- [Your objective]:
Starting at the line that contains "Окончательное решение татарстанского УФАС" and ending at the line that contains "отметил Валиахметов.", the lines below are to be given again exactly, with nothing added.

- [Records shown]:
[Start of Attachment]

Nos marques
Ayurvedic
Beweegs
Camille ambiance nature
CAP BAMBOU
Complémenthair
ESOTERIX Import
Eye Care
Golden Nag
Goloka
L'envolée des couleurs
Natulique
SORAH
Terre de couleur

[End of Attachment]
[Start of Attachment]

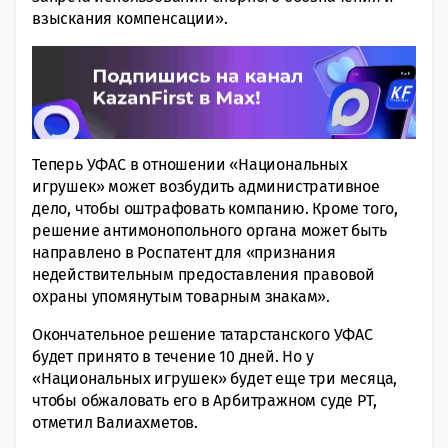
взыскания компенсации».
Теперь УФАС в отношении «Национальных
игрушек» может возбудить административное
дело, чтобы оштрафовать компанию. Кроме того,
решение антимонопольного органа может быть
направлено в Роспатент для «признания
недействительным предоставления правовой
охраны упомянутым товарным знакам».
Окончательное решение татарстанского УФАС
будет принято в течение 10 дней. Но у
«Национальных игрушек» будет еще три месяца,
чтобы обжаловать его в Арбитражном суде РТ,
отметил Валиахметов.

[End of Attachment]

- [Answer for the task]:
Окончательное решение татарстанского УФАС
будет принято в течение 10 дней. Но у
«Национальных игрушек» будет еще три месяца,
чтобы обжаловать его в Арбитражном суде РТ,
отметил Валиахметов.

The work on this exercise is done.